Use a white piece of paper or waxed paper as a screen to find the focal point. Invert the gelatin
lens onto a piece of waxed paper--it may need a little prying to get it to come out. Use the empty
dish as a cookie cutter to make a concave lens out of the original convex gelatin lens. Shine
parallel lasers through the new lens.
#1 Red objects appear red because they don't resonate at red frequencies. The red wavelength
energy is either reflected or transmitted. Gelatin is colloidal and scatters enough of the beam to
make it visible. The blueberry Jello™ is actually cyan, a mixture of blue and green (check it on
the overhead with a spectrum created by a diffraction grating). Cyan is the complementary color
of red. The blueberry color transmits green and blue, but changes red wavelengths into heat.

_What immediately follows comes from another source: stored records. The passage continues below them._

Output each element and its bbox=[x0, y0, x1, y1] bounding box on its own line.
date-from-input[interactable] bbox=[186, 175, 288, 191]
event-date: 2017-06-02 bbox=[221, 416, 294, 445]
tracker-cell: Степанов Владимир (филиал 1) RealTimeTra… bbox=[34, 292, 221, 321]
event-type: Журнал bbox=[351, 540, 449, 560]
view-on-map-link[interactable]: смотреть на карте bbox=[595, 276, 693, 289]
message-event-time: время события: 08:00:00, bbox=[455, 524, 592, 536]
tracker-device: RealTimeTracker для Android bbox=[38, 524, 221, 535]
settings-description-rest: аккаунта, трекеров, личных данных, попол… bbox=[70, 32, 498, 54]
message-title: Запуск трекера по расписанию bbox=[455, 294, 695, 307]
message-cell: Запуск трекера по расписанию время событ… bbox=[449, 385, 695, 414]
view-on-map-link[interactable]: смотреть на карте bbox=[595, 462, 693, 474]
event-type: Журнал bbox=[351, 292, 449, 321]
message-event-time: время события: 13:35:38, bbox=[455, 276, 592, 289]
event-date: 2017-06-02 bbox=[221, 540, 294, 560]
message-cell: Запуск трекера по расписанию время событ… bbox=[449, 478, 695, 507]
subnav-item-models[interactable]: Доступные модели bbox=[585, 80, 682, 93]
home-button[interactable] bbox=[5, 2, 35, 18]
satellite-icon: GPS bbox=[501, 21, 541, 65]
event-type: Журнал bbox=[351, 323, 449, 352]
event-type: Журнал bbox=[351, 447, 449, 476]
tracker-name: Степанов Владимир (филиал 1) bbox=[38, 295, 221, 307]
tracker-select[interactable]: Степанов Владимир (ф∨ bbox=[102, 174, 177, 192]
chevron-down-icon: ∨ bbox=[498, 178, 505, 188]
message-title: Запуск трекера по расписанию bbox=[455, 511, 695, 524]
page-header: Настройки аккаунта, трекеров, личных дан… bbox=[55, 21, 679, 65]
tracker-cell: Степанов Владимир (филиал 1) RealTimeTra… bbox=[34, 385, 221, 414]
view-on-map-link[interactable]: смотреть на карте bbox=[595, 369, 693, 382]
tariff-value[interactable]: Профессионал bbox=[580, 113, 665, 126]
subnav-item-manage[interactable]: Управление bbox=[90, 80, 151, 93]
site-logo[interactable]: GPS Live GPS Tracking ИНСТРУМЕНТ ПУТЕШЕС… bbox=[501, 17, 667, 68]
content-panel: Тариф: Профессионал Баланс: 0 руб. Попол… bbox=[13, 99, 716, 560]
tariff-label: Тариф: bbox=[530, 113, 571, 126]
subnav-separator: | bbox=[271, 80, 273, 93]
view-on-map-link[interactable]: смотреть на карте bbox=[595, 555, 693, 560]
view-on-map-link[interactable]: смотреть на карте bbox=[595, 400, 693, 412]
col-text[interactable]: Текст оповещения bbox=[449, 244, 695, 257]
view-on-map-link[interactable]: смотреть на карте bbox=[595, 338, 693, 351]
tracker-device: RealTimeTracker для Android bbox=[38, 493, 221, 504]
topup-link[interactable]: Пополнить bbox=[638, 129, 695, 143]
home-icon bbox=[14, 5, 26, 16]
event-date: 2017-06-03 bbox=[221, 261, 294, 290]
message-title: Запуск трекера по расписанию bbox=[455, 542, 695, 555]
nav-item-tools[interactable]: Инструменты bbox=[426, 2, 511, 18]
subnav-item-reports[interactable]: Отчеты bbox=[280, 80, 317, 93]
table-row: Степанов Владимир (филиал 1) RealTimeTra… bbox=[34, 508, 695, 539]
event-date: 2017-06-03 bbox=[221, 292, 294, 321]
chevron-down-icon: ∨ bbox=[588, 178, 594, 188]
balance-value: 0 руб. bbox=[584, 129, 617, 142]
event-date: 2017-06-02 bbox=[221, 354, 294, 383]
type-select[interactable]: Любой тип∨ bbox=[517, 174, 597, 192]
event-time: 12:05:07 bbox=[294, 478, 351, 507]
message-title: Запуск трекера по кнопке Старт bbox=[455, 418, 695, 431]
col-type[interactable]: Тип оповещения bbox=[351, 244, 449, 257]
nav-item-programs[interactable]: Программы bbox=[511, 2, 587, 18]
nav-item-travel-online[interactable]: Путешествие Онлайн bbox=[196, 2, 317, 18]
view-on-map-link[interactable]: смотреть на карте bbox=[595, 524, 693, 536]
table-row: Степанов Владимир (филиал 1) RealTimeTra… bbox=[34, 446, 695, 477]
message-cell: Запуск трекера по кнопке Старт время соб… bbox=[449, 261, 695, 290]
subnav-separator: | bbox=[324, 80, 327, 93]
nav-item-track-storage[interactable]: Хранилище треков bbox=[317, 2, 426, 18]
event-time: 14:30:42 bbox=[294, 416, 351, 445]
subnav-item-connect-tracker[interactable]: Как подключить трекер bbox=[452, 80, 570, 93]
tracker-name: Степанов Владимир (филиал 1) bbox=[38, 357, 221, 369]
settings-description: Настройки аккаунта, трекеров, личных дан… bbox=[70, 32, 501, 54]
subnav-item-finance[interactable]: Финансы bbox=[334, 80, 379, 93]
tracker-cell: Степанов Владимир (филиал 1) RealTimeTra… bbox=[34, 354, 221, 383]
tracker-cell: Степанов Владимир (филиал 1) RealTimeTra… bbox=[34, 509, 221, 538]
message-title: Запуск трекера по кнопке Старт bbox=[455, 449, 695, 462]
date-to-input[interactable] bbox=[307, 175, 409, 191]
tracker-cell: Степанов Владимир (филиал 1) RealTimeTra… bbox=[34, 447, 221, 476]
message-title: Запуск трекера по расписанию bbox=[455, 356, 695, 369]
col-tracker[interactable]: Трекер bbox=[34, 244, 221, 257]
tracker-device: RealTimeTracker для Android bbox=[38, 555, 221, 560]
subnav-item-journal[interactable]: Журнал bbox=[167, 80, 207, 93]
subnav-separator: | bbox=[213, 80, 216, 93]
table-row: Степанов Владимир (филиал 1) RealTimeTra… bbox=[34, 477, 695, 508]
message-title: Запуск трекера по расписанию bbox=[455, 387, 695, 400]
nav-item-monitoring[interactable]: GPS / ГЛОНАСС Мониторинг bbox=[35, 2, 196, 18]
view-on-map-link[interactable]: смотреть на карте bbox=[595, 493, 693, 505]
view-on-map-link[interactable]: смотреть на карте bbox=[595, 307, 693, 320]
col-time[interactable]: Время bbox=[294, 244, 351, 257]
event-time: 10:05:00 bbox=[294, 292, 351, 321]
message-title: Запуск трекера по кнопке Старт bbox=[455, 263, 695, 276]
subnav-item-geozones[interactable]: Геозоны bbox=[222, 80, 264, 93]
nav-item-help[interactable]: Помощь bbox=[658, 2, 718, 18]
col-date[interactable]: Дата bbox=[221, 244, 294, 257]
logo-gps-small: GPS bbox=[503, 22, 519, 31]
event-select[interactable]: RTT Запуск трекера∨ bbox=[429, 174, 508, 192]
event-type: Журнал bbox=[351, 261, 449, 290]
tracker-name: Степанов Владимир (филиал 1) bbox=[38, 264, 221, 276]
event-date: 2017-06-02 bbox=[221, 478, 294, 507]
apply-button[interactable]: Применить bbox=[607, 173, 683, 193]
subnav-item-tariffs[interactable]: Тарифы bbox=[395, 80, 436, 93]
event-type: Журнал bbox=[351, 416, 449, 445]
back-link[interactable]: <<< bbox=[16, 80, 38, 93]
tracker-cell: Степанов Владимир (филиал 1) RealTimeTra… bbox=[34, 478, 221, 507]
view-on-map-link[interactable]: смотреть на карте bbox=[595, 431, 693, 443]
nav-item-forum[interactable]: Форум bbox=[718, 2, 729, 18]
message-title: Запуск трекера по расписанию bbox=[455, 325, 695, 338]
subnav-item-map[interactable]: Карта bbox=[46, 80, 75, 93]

#2 As light enters the gelatin, the change in medium causes a change in speed. A ray of light will
refract similar to the way a car will change direction as it moves at an angle from asphalt to soft
dirt or loose gravel.
#3 As light tries to travel from a slower (or more optically dense) substance to a faster medium,
it may reflect similar to the skimming of a stone off the surface of water. If the beam hits at an
angle that is small relative to the surface , then the light will reflect; if the angle is closer to
perpendicular, then the beam will refract.
#4 Light traveling through the convex lens will converge. Light traveling through the concave
lens will diverge. This might be a good time to introduce the reversibility of light. Shine the light
through the jello lens. Mark its path into and then out of the jello. Then shine a laser backwards
along this path. That is, shine it into the path that the original beam exited. The light path
followed by the reversed beam will be exactly the same.